• **Instructions for the task**
Using the listing below, copy exactly each line from the one that has "Toutes nos réalisations" through the one that has "Các địa phương"; omit the pictures.

• **Data for the task**
··········
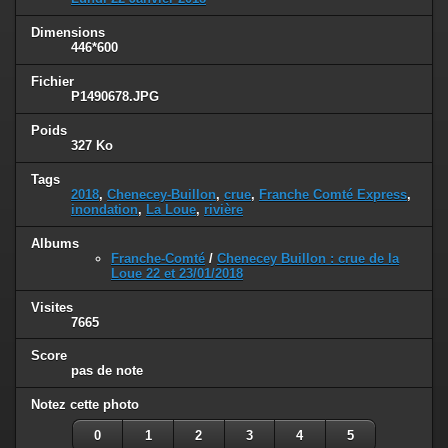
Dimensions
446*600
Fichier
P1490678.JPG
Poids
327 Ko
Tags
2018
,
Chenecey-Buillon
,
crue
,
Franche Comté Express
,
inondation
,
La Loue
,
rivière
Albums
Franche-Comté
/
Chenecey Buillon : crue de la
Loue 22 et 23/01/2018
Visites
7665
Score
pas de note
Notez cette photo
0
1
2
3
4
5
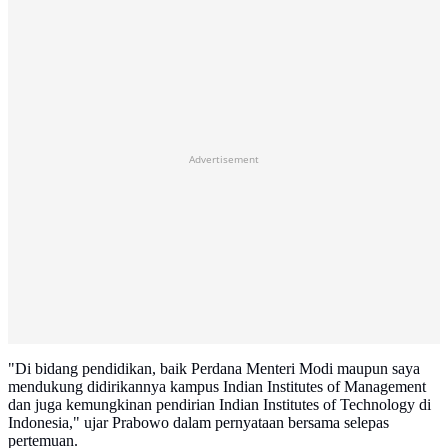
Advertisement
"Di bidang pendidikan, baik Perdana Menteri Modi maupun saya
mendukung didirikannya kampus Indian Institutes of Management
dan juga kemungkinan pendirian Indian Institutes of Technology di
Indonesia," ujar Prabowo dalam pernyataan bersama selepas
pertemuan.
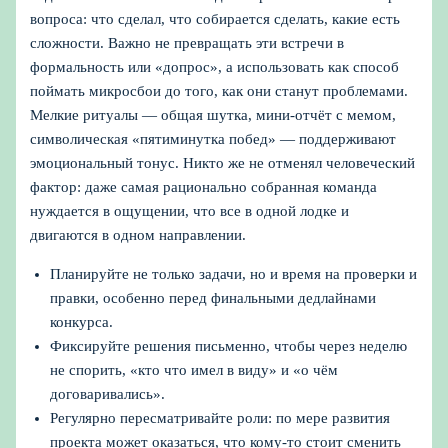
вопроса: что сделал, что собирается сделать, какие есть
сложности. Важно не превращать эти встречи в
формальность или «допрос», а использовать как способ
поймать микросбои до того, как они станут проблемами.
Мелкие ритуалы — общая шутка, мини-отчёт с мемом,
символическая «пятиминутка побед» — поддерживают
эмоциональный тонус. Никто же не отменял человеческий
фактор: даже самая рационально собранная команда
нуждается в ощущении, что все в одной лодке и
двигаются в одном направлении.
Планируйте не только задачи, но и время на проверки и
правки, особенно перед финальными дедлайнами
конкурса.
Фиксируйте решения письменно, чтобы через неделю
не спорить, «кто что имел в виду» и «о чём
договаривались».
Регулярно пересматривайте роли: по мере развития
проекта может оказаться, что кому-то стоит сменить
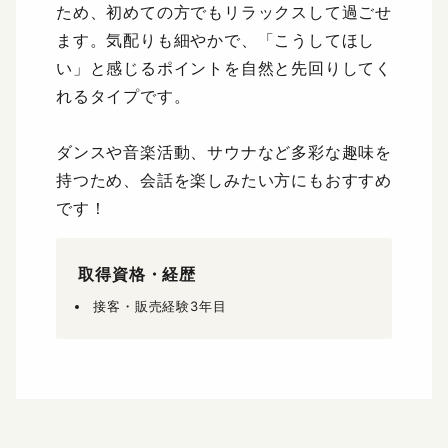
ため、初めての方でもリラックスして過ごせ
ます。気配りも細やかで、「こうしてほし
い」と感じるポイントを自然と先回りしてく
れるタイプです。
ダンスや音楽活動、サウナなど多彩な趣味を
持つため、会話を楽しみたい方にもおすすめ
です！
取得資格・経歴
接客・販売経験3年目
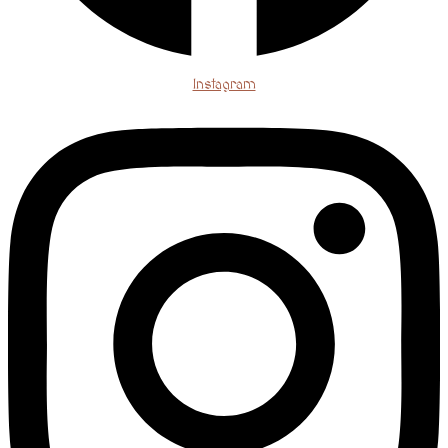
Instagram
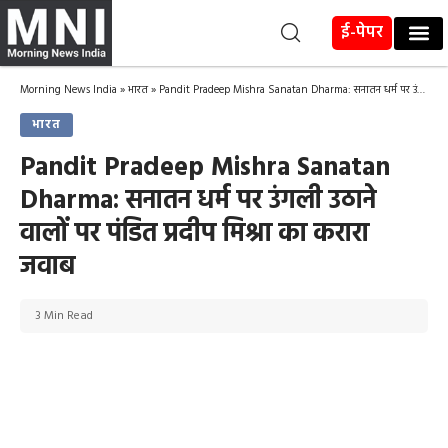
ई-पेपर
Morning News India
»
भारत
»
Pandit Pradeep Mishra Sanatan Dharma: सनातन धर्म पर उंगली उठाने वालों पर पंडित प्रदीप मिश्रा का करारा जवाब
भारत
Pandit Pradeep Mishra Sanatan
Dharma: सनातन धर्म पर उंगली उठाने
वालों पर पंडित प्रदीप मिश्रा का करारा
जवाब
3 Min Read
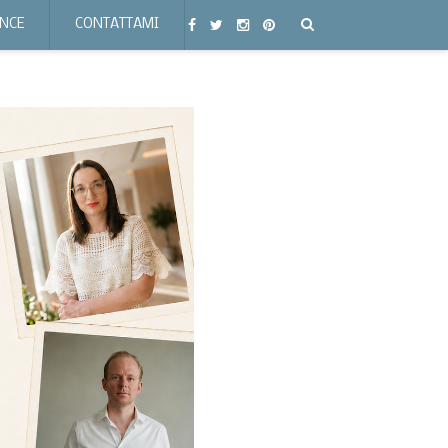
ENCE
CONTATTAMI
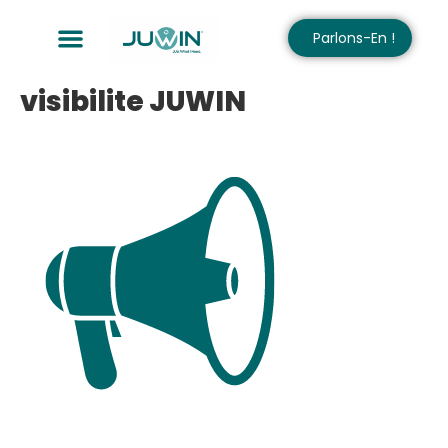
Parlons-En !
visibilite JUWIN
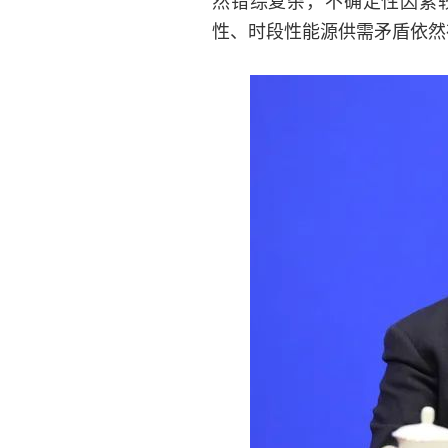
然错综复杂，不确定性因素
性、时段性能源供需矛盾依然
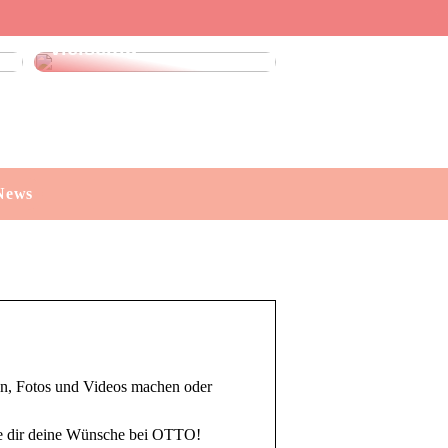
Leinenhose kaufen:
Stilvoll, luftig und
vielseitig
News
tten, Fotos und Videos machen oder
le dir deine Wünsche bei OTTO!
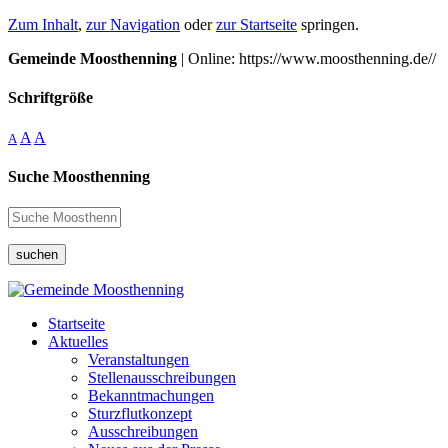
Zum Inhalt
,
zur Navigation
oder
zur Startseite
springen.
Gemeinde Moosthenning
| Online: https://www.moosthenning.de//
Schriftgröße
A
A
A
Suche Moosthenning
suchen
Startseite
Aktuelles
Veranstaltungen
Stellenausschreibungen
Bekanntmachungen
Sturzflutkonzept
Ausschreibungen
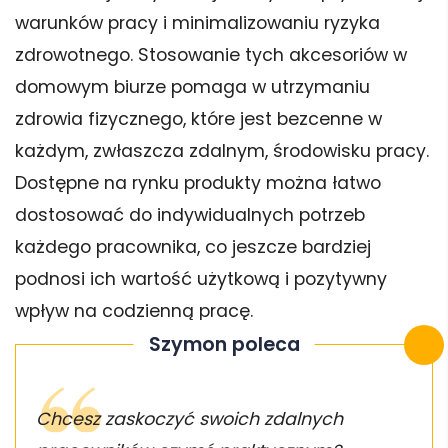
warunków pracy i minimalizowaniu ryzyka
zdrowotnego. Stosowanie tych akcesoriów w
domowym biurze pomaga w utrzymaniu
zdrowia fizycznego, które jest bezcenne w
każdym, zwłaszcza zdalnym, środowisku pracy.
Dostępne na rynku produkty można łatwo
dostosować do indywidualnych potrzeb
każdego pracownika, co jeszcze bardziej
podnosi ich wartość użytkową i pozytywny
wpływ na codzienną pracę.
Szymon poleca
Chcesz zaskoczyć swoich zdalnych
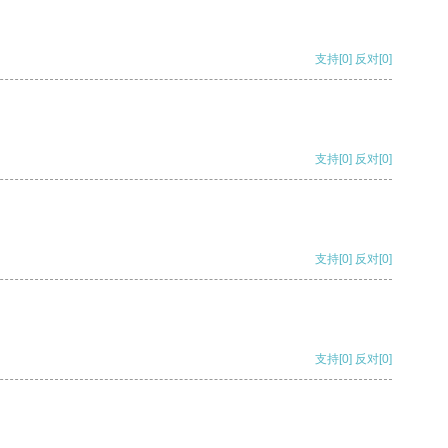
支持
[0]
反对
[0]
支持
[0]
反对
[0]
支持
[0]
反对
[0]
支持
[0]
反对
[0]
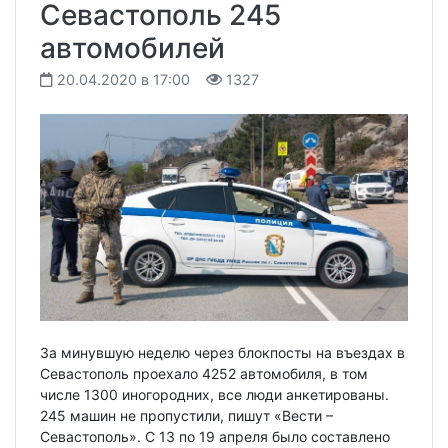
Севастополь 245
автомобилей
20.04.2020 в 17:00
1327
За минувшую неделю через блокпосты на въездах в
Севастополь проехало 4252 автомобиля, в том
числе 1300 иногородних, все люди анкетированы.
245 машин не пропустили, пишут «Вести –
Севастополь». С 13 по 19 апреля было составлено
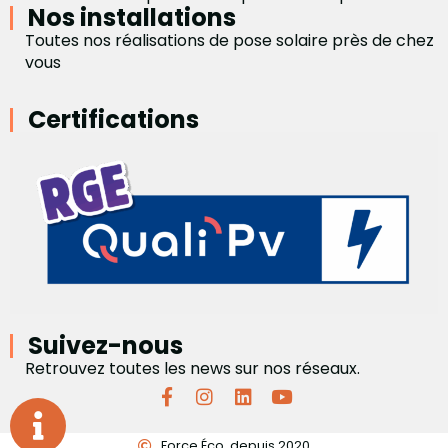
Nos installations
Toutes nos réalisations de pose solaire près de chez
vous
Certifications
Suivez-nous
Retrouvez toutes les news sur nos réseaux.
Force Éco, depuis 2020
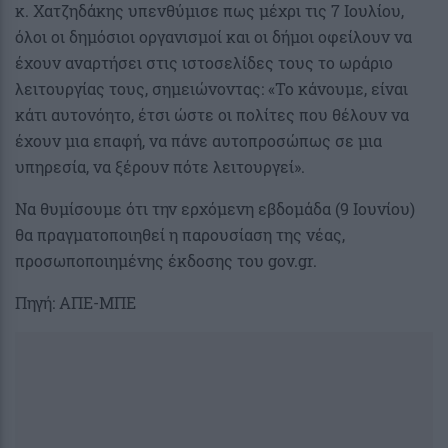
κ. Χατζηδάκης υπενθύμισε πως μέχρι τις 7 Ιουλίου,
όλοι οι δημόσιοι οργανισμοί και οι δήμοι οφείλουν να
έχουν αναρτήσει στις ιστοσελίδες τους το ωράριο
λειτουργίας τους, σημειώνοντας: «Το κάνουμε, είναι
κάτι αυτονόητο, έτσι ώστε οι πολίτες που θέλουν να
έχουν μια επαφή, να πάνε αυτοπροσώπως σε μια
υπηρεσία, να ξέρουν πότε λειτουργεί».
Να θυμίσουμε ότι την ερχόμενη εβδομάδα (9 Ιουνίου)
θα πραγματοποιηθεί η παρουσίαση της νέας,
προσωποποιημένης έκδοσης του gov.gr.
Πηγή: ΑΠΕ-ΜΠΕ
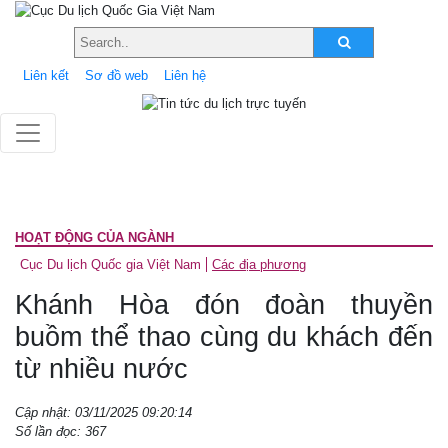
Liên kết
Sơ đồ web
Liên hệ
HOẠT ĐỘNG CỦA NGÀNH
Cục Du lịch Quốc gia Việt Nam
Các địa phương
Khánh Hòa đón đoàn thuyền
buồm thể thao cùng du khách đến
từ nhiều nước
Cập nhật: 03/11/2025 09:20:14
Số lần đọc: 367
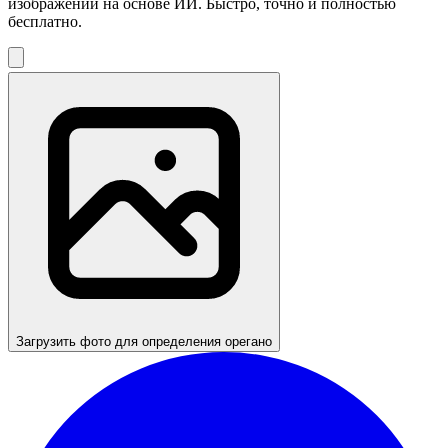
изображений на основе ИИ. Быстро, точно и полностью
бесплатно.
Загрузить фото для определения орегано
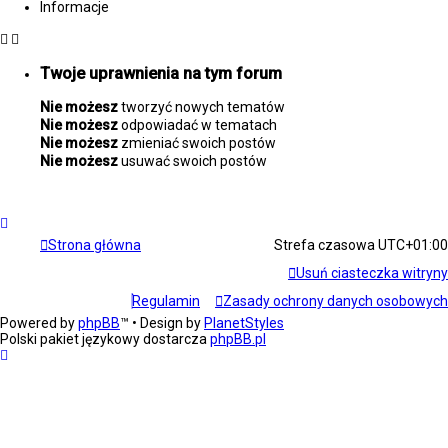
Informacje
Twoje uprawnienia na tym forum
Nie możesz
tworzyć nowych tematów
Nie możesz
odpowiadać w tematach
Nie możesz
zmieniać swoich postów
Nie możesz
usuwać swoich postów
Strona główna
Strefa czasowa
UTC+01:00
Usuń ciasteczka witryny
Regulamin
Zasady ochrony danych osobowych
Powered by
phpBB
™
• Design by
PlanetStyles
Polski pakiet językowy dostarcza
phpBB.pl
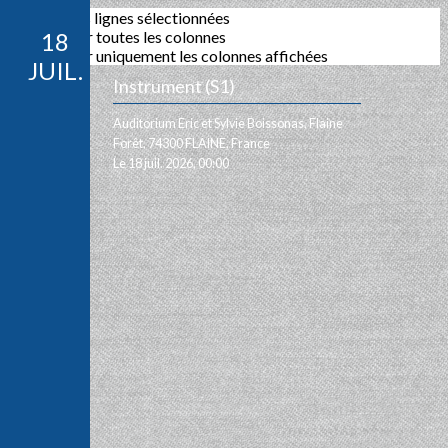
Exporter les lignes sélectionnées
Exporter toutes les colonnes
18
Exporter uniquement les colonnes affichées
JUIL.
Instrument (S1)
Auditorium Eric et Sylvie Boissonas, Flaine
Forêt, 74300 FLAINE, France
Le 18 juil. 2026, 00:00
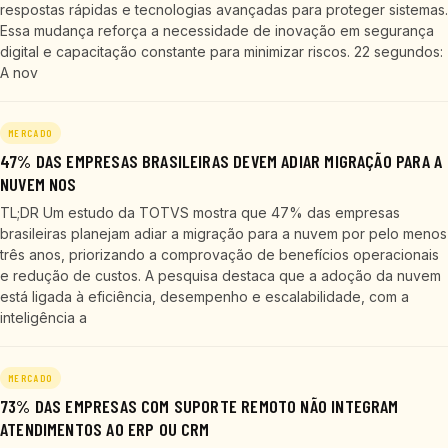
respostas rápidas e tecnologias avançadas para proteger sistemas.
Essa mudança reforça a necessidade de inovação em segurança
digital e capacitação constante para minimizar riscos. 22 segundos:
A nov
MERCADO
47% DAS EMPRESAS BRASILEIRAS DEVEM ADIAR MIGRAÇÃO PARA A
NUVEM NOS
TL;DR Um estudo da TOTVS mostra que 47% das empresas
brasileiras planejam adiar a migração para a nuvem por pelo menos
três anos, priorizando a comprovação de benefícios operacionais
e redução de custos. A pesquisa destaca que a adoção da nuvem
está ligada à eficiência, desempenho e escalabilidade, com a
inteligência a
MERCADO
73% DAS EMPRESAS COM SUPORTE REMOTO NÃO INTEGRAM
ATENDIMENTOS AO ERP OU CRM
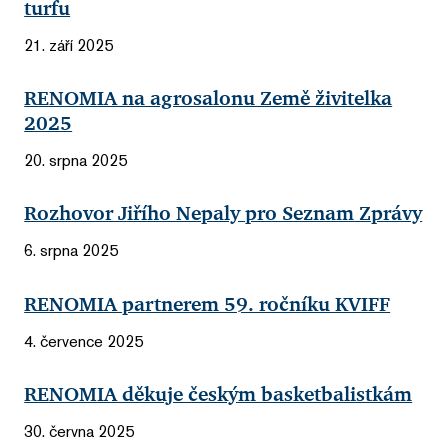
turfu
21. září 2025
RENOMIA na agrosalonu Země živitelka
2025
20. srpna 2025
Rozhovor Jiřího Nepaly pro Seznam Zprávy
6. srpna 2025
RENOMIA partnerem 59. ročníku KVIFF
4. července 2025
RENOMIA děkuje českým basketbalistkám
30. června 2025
··········
• **Exercise output**
Toutes nos réalisations de pose solaire près de chez
vous
Certifications
Suivez-nous
Retrouvez toutes les news sur nos réseaux.
Force Éco, depuis 2020
κ. Χατζηδάκης υπενθύμισε πως μέχρι τις 7 Ιουλίου,
όλοι οι δημόσιοι οργανισμοί και οι δήμοι οφείλουν να
έχουν αναρτήσει στις ιστοσελίδες τους το ωράριο
λειτουργίας τους, σημειώνοντας: «Το κάνουμε, είναι
κάτι αυτονόητο, έτσι ώστε οι πολίτες που θέλουν να
έχουν μια επαφή, να πάνε αυτοπροσώπως σε μια
υπηρεσία, να ξέρουν πότε λειτουργεί».
Να θυμίσουμε ότι την ερχόμενη εβδομάδα (9 Ιουνίου)
θα πραγματοποιηθεί η παρουσίαση της νέας,
προσωποποιημένης έκδοσης του gov.gr.
Πηγή: ΑΠΕ-ΜΠΕ
Liên kết
Sơ đồ web
Liên hệ
HOẠT ĐỘNG CỦA NGÀNH
Cục Du lịch Quốc gia Việt Nam
Các địa phương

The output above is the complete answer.